1) The function of the Iranian President is not to exercise power but to distract people from it, Hitchhiker's Guide style. As has been pointed out, the President actually has much less power than most people think, and often acts to rubberstamp and put a face on decisions made by high-ranking ayatollahs behind the scenes. The ayatollahs, of course, want to keep that fact out of the public mind as much as possible. The current Iranian President, with his tendency to make bizarre, bombastic statements that grab headlines in and out of Iran pretty much every time he opens his mouth, would be pretty much a perfect President under this theory.
2) Other parts of the Iranian government *aren't* saner, or at least not the ones who currently have the most influence.
Except that in the Green Revolution the Iranian mullahs and government were the ones defending Ahmadinejad from people who wanted him out. That suggests that for whatever reason, they actively *want* him there and are not just unwilling to get rid of them. If they wanted him gone all they would have had to do is step back, let things take their course, and probably have picked up a lot of popular goodwill in the process.Bakustra wrote: Because he's elected and if they threw him out of office directly they would be facing a revolution?
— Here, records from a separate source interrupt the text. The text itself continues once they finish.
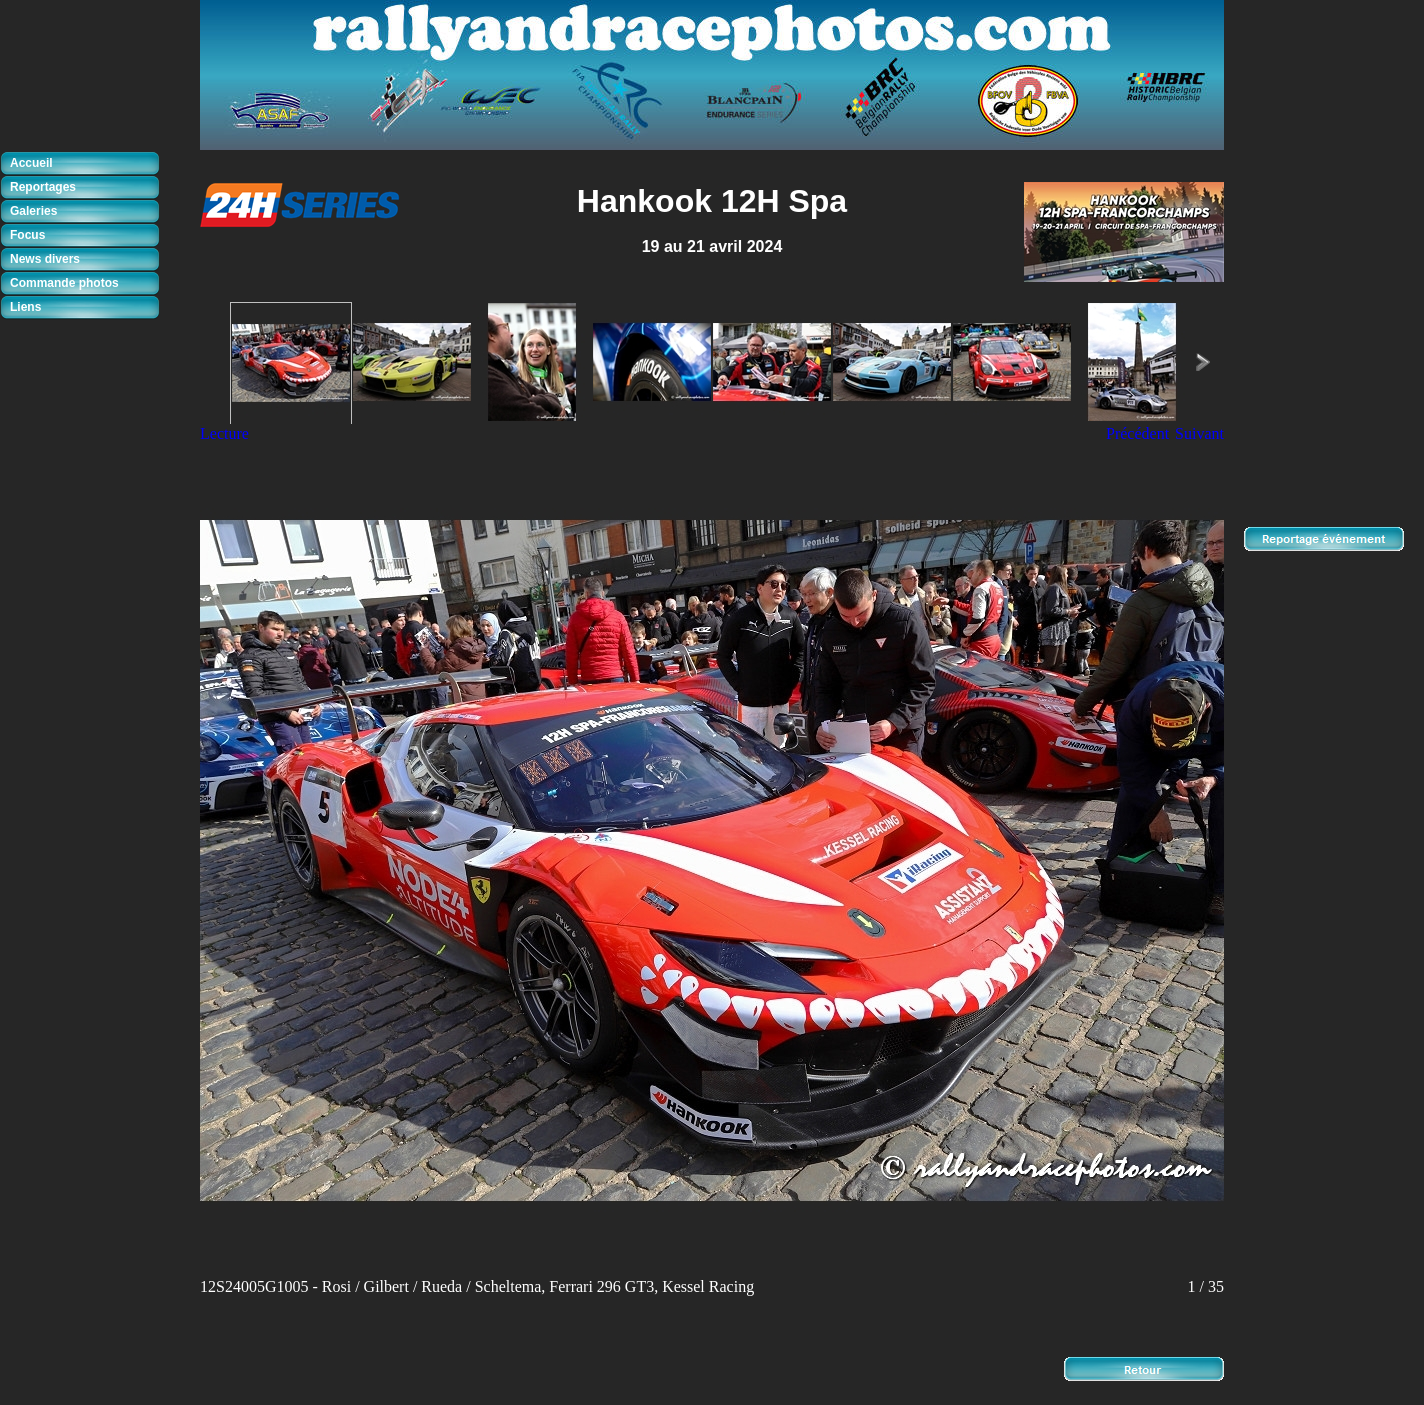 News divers (45, 259)
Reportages (43, 187)
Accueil (31, 163)
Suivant (1199, 433)
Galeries (33, 211)
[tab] (85, 164)
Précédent (1137, 433)
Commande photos (64, 283)
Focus (27, 235)
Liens (25, 307)
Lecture (224, 433) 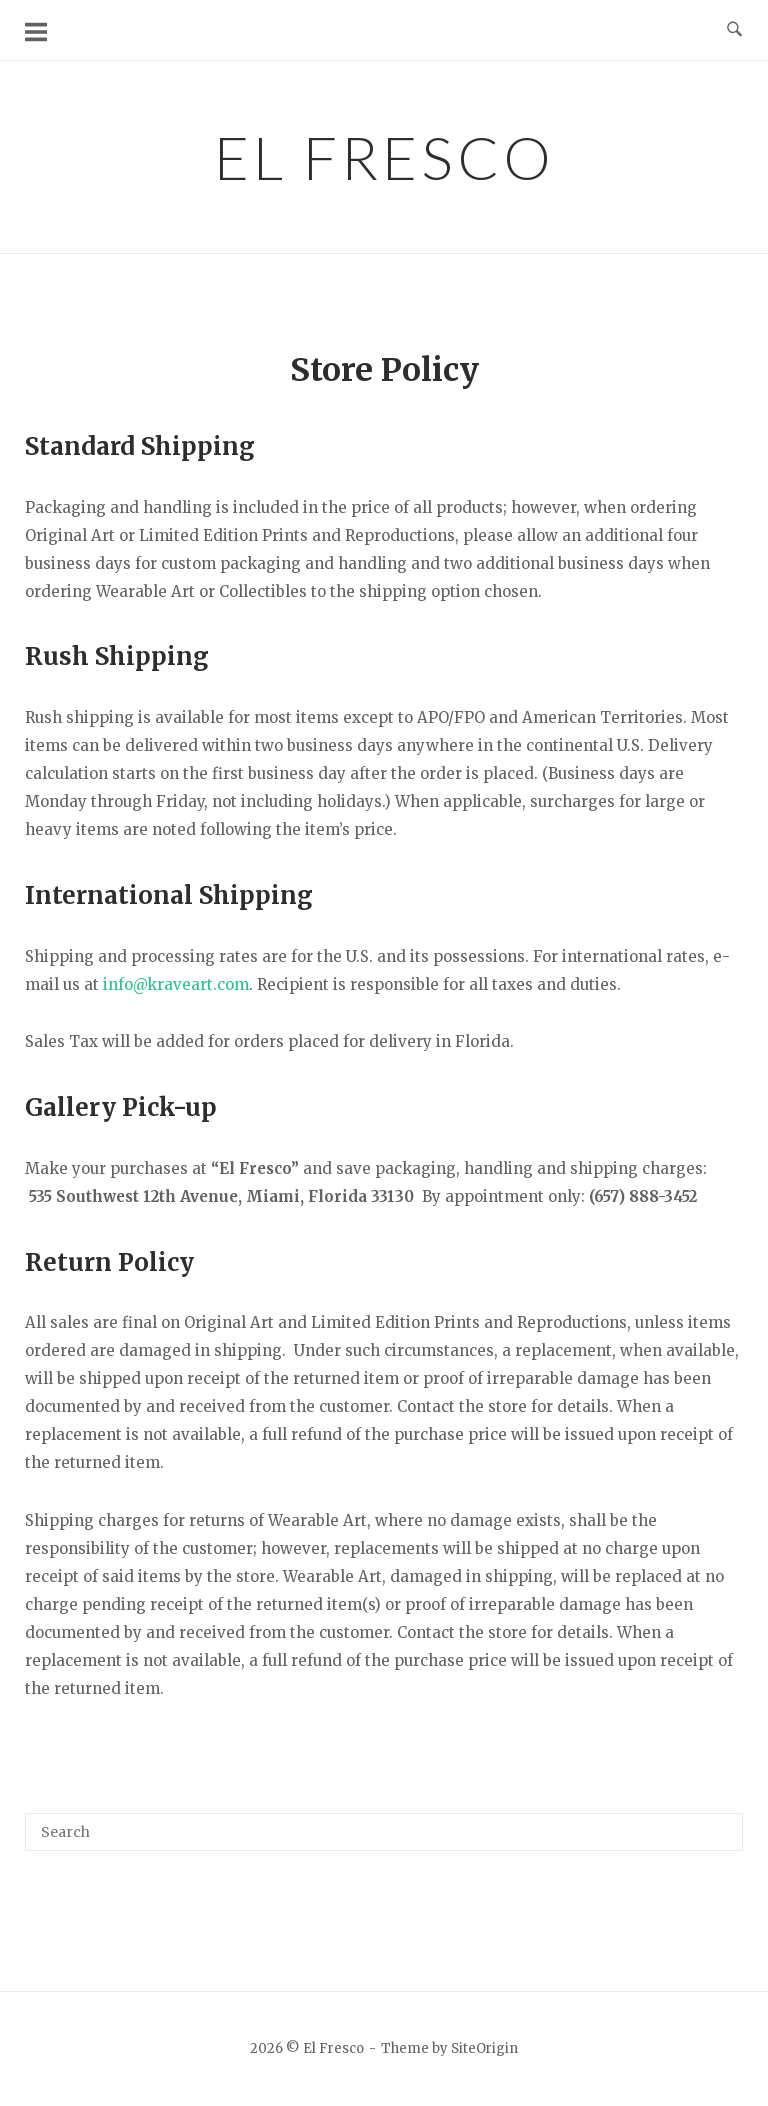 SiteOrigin (484, 2048)
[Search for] (384, 1832)
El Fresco (384, 157)
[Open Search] (734, 30)
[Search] (720, 1823) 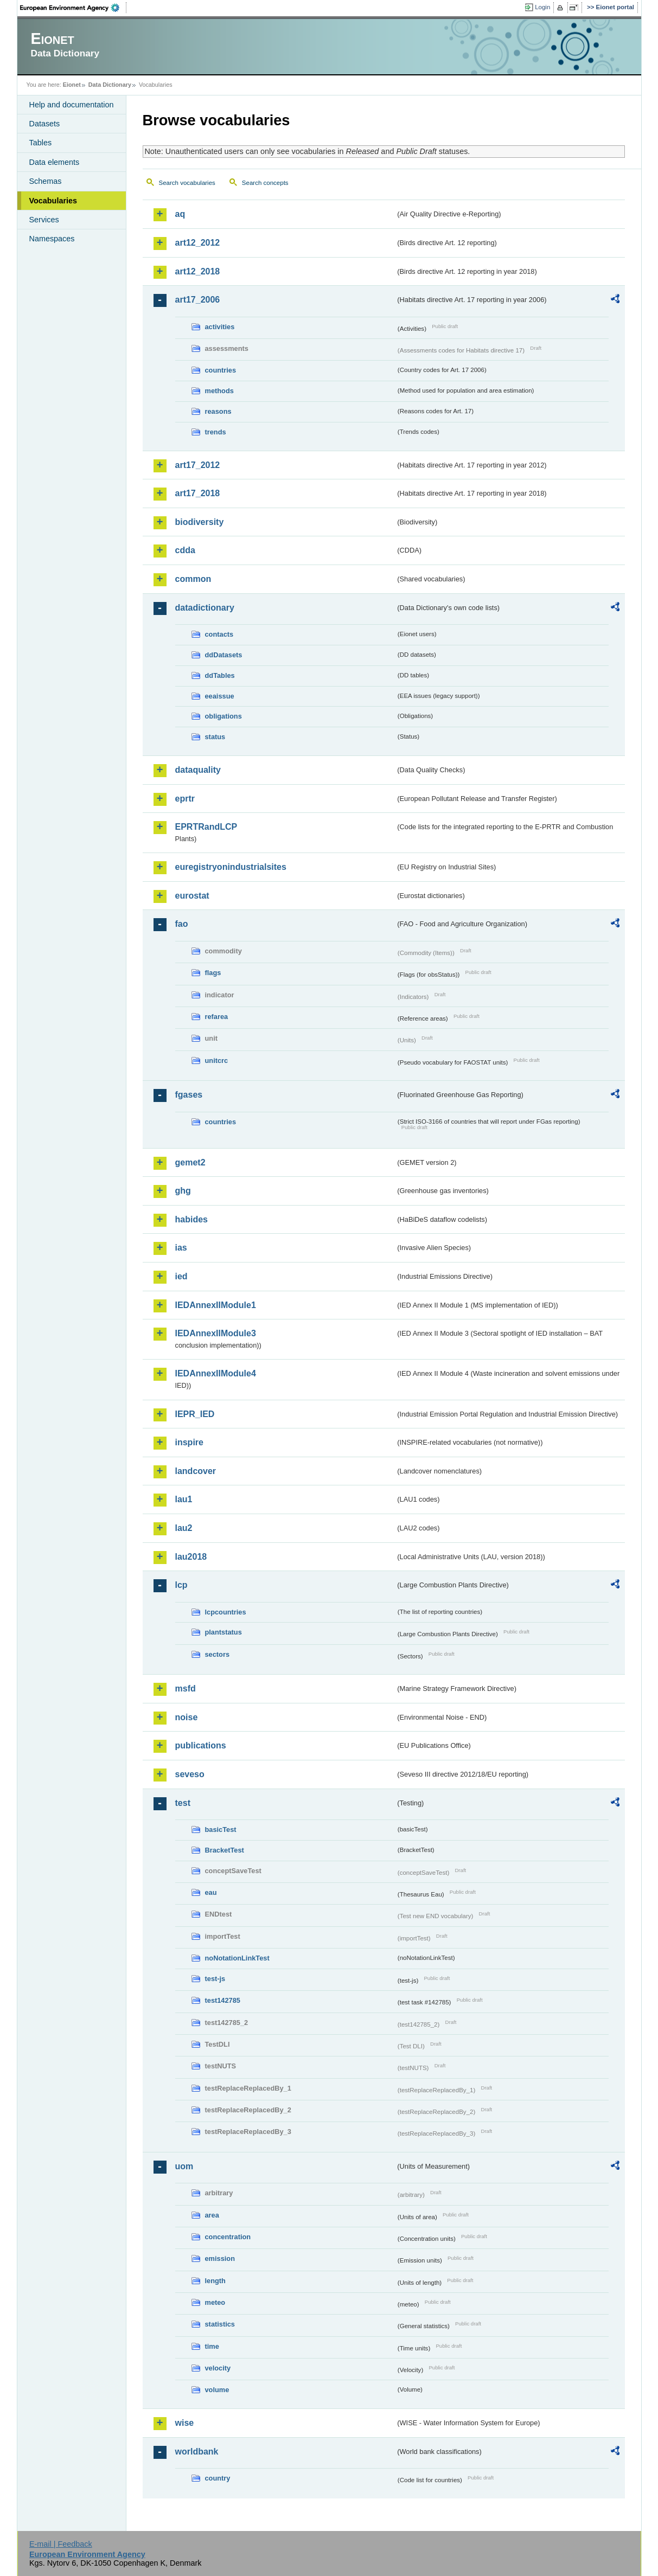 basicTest (221, 1829)
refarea (216, 1017)
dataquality (198, 769)
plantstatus (223, 1632)
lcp (181, 1585)
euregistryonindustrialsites (230, 867)
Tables (40, 142)
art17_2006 (197, 299)
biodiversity (199, 522)
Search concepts (265, 183)
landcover (195, 1471)
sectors (217, 1654)
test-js (215, 1979)
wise (184, 2422)
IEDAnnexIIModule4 (215, 1373)
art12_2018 (197, 271)
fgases (189, 1094)
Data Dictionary (109, 84)
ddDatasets (223, 655)
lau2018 (191, 1556)
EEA (73, 7)
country (218, 2478)
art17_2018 (197, 493)
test (182, 1803)
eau (211, 1892)
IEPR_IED (195, 1414)
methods (219, 391)
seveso (190, 1774)
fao (181, 923)
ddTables (220, 675)
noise (186, 1717)
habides (191, 1219)
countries (221, 370)
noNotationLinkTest (237, 1958)
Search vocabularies (187, 183)
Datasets (44, 123)
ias (181, 1247)
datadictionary (204, 607)
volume (217, 2390)
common (193, 579)
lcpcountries (225, 1612)
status (215, 737)
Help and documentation (71, 104)
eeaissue (219, 696)
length (215, 2281)
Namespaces (52, 238)
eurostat (192, 895)
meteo (215, 2302)
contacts (219, 634)
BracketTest (224, 1850)
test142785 (222, 2000)
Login (542, 7)
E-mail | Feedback (60, 2544)
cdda (185, 550)
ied (181, 1276)
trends (215, 432)
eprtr (185, 798)
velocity (218, 2368)
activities (220, 327)
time (212, 2346)
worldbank (197, 2451)
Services (44, 219)
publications (200, 1745)
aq (180, 214)
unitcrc (216, 1060)
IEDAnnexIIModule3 (215, 1333)
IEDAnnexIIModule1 (215, 1305)
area (212, 2215)
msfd (185, 1688)
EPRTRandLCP (206, 826)
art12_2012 (197, 242)
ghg (183, 1190)
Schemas (45, 181)
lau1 (184, 1499)
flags (213, 973)
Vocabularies (53, 200)
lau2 (184, 1528)
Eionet (72, 84)
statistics (220, 2324)
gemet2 (190, 1162)
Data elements (54, 162)
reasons (218, 411)
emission (220, 2258)
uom (184, 2166)
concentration (228, 2237)
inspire (189, 1442)
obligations (223, 716)
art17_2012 (197, 465) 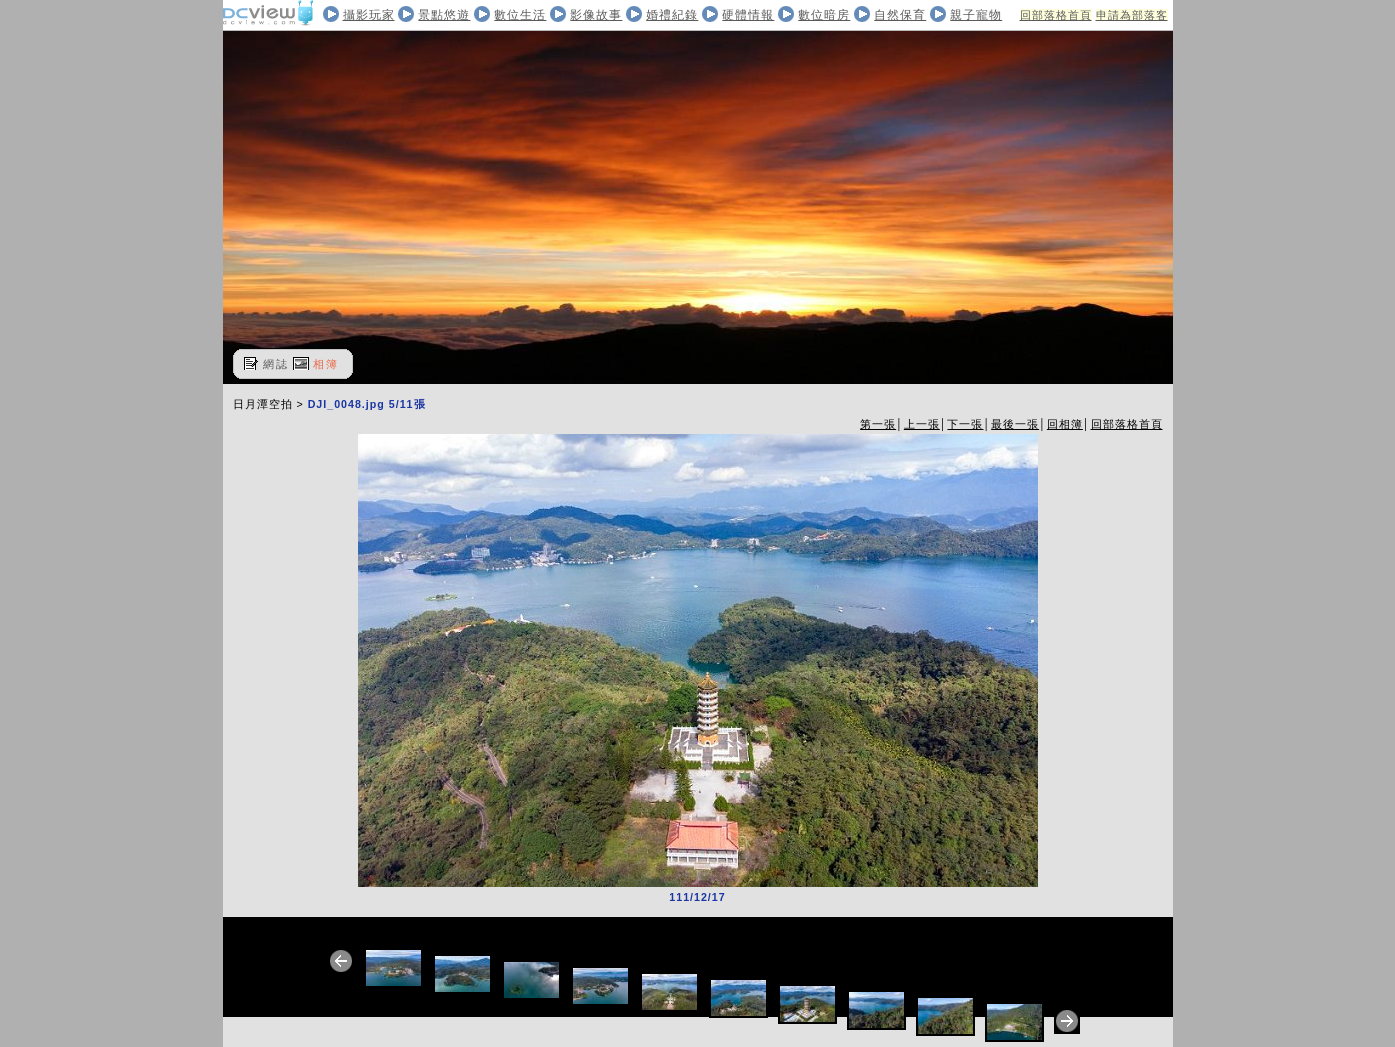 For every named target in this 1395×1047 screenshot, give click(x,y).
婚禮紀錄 (672, 15)
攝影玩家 (369, 15)
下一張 (965, 424)
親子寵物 (976, 15)
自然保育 (900, 15)
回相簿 (1065, 424)
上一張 (922, 424)
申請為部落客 (1132, 15)
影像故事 (596, 15)
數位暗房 (824, 15)
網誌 (276, 364)
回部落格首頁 (1056, 15)
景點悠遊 (444, 15)
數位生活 (520, 15)
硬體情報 (748, 15)
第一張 (878, 424)
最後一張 (1015, 424)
The nonviolent Green Revolution in Iran came about because of suspicions of election fraud- a downright abrogation of Iranian democracy, such as it is, would piss a lot of people off.
And you are apparently an illiterate who, when confronted with subtleties you don't understand or don't wish to acknowledge, squeals about prejudice. The argument went as follows:You honestly think that Basij units deliberately hopscotched onto mines so that as many of them died as possible. You're a fucking ignoramus that, when confronted with the actual results of your beliefs, runs and hides from them.
A. Iran having a nuclear bomb is not a threat, because they can be deterred via MAD. Iranians don't want to die, so they won't take actions that they know will result in death.
B. But Iranians under the current government *have* taken actions that they knew would result in death. In massive numbers.
A. OMG ORIENTALISM!!!!1!!!
Nobody, to my knowledge, said that Iranians were less than human until you brought it up as a strawman. They are simply pointing out that the range of human behavior is wider in the real world than it is inside your head. That sometimes, out in the real world, people *are* willing to accept death if they think it will get them what they want. And that the consequences of that, enacted with nuclear weapons, could result in millions of deaths.
That doesn't make them sub-human, or mean that we should kill them just in case. But it does mean we have to widen our concepts of what they're capable of.
Your response to all this seems to be that, well, that could never happen, because you say so. When confronted with examples of human behavior that contradict your thesis, your response is to wave your hands and shriek about prejudice. Sorry, but come back when you're willing to acknowledge real things that have happened in the real world, even if they're not possible in Bakustra-land.